I bought some dodgy strawberry plants, help me identify all the bugs on them?
1mon 8d ago by piefed.social/u/getFrog in gardening from media.piefed.social
I have a few non-prime spots open in my strawberry tower, and I didn't want to put really good expensive strawberries in there because they'd either die or produce badly anyways. Now I'm not sure if it was a good idea, but I saw some half-off strawberry plants at the nursery yesterday and they didn't look too bad, so I picked them up.
I was 100% prepared for them to be infested with something, so I chopped off all dodgy looking leaves and all flowers right away and am keeping them quarantined inside for at least 1-2 weeks (all my other strawberries are outside on my balcony). I rinsed them off very thoroughly, first with running tap water then with slightly soapy water from a squirt bottle. the plan is to do that twice a day until I see no more bugs.
Here's all the bug varieties I found before rinsing this morning:





My guess is that it's just green aphids? Although that fat round fella from the first picture and the white guys from the last picture are throwing me for a loop, so I'm not 100% sure.
Do you think rinsing twice a day will be good enough to get rid of them?
They all look like aphids. The white things on the last image are their discarded skin casts from molting.
All aphids.
Go hunting outside, or to your local nursery (even big box stores may have them) and get some Ladybugs! Let them loose on your plants and get these cleaned up.
You honestly just need some "strong" food safe soap. Mix in a spray bottle at slightly stronger than the recommended solution. Insects stay wet through a small film of natural oils on the outside of their carapace. Remove the oil, and the insect dies in about 5 minutes for large ones like roaches. Aphids and spider mites just dehydrate within 30 seconds. Even bedbugs don't stand a chance, as long as you clean your entire house multiple times a week for a few months. The rest of your brew is good for eating, I wouldn't waste it on pests.
Food grade diatomaceous earth. Just get a duster or put some on your palm and blow it onto the plants. It rinses of easily, great for the soil as well.

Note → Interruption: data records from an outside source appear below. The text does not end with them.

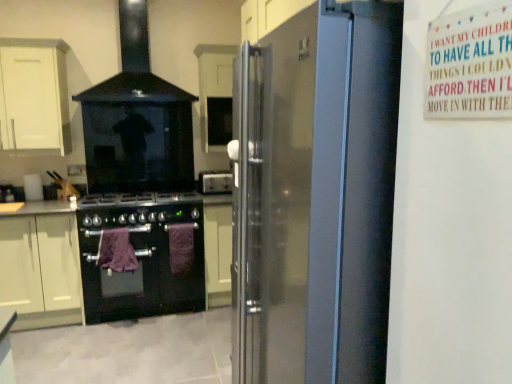 Question: Is black glass stove at center outside purple towel at center, the 1th blanket in the right-to-left sequence?

Choices:
 (A) no
 (B) yes

Answer: (B)

Question: Considering the relative positions of black glass stove at center and purple towel at center, the 1th blanket in the right-to-left sequence, in the image provided, is black glass stove at center to the left of purple towel at center, the 1th blanket in the right-to-left sequence, from the viewer's perspective?

Choices:
 (A) yes
 (B) no

Answer: (A)

Question: Can you confirm if black glass stove at center is smaller than purple towel at center, the second blanket viewed from the left?

Choices:
 (A) yes
 (B) no

Answer: (B)

Question: From the image's perspective, is black glass stove at center under purple towel at center, the 1th blanket in the right-to-left sequence?

Choices:
 (A) yes
 (B) no

Answer: (A)

Question: Is black glass stove at center closer to camera compared to purple towel at center, the 1th blanket in the right-to-left sequence?

Choices:
 (A) yes
 (B) no

Answer: (A)

Question: Can you confirm if black glass stove at center is wider than purple towel at center, the 1th blanket in the right-to-left sequence?

Choices:
 (A) no
 (B) yes

Answer: (B)

Question: Is the position of satin black refrigerator at right more distant than that of white matte cabinet at upper left, which ranks as the 2th cabinetry in right-to-left order?

Choices:
 (A) yes
 (B) no

Answer: (B)

Question: Can you confirm if satin black refrigerator at right is bigger than white matte cabinet at upper left, which ranks as the 2th cabinetry in right-to-left order?

Choices:
 (A) yes
 (B) no

Answer: (A)

Question: Is satin black refrigerator at right outside white matte cabinet at upper left, which ranks as the 2th cabinetry in right-to-left order?

Choices:
 (A) no
 (B) yes

Answer: (B)

Question: Does satin black refrigerator at right contain white matte cabinet at upper left, arranged as the second cabinetry when viewed from the left?

Choices:
 (A) no
 (B) yes

Answer: (A)

Question: Are satin black refrigerator at right and white matte cabinet at upper left, which ranks as the 2th cabinetry in right-to-left order, far apart?

Choices:
 (A) no
 (B) yes

Answer: (B)

Question: Is the position of satin black refrigerator at right less distant than that of white matte cabinet at upper left, which ranks as the 2th cabinetry in right-to-left order?

Choices:
 (A) no
 (B) yes

Answer: (B)

Question: Does black glass stove at upper center have a greater height compared to white matte cabinet at center, which is the first cabinetry from right to left?

Choices:
 (A) yes
 (B) no

Answer: (A) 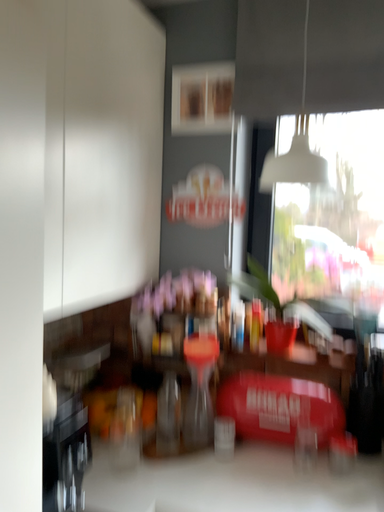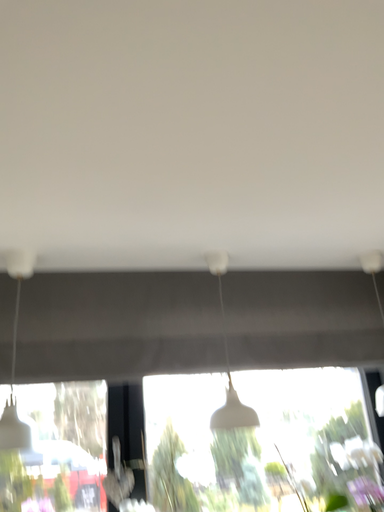 Question: Which way did the camera rotate in the video?

Choices:
 (A) rotated right
 (B) rotated left

Answer: (A) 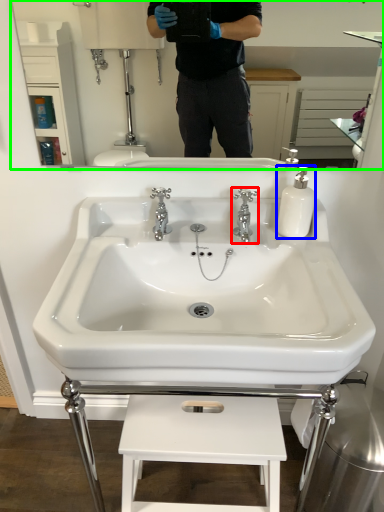 Question: Which object is the closest to the tap (highlighted by a red box)? Choose among these: soap dispenser (highlighted by a blue box) or mirror (highlighted by a green box).

Choices:
 (A) soap dispenser
 (B) mirror

Answer: (A) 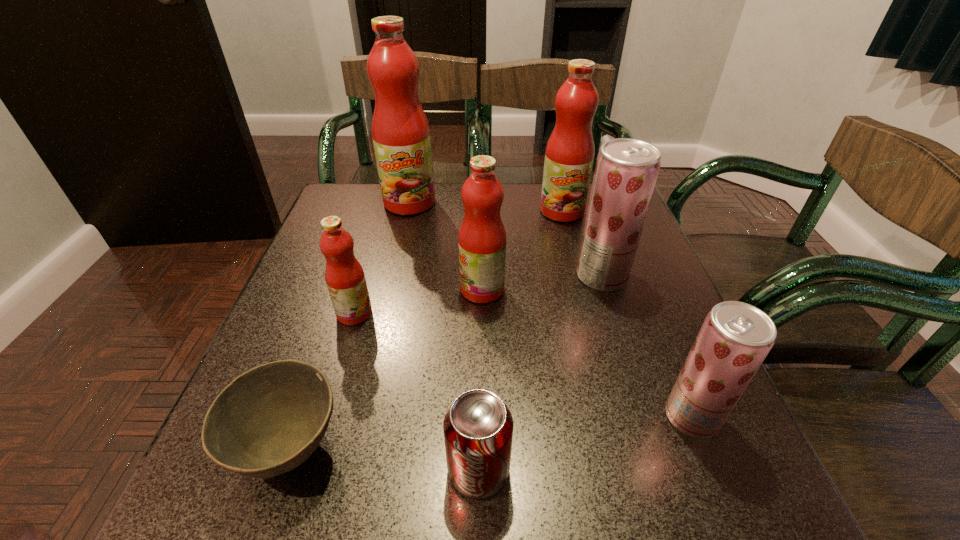 Identify the location of blank area at the right edge. (657, 258).

In the image, there is a desktop. Find the location of `vacant area at the far left corner`. vacant area at the far left corner is located at coordinates (369, 223).

In the image, there is a desktop. Where is `free space at the near right corner`? free space at the near right corner is located at coordinates (661, 473).

At what (x,y) coordinates should I click in order to perform the action: click on unoccupied position between the biggest pink fruit juice and the smallest pink fruit juice. Please return your answer as a coordinate pair (x, y). The image size is (960, 540). Looking at the image, I should click on coord(382,258).

At what (x,y) coordinates should I click in order to perform the action: click on free point between the nearer strawberry fruit juice and the rightmost pink fruit juice. Please return your answer as a coordinate pair (x, y). This screenshot has width=960, height=540. Looking at the image, I should click on (627, 314).

Where is `free space between the biggest pink fruit juice and the third pink fruit juice from left to right`? free space between the biggest pink fruit juice and the third pink fruit juice from left to right is located at coordinates (445, 246).

Where is `free space between the third biggest pink fruit juice and the soda can`? The height and width of the screenshot is (540, 960). free space between the third biggest pink fruit juice and the soda can is located at coordinates (480, 380).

Yeah, that's my preference too. I had a shitty roommate that brought home a flea-invested cat. We spent weeks trying different sprays, powders, shampoos, bug bombs, etc. They just kept coming back.
Finally got a bag of DE and dusted the house. You could watch the fleas come out of the carpet and die in seconds. They were completely gone overnight.
Cheap, easy, kills any insect it touches, and it's mostly safe. Just try not to breathe it in.
Sprinkling it in your carpet is probably past the threshold for safe breathing. Would probably harm your vacuum, too.
I GET why you did it, it just doesn't translate to a PSA without asterisks
I wore a gas mask. We got them before we did the bug bombs. You're probably right about the vacuum though.
Funny side story, we had friends with keys to the house coming and going every day, so when we bug bombed, we put signs on the doors that said "DO NOT ENTER UNLESS YOU WANT TO DIE!"
The next day, while we were all working, the police raided the house (I had a minor warrant, long story). They called in a SWAT team because they thought the house might be booby trapped.
Definitely just aphids. Soap or diatomaceous earth work as noted (though they do wash off, so they need to be reapplied after rain).
It's important not to over-fertilize any plant with aphids cause then their populations really explode. Also, for small populations like this, you can just knock them off the plant with a spray of water, a paintbrush, or my personal favorite: a cordless air duster (basically a hair dryer with no heat and a nozzle). Just knock them off every day for a week, and they should all be gone.
Don't put them close to other plants, though.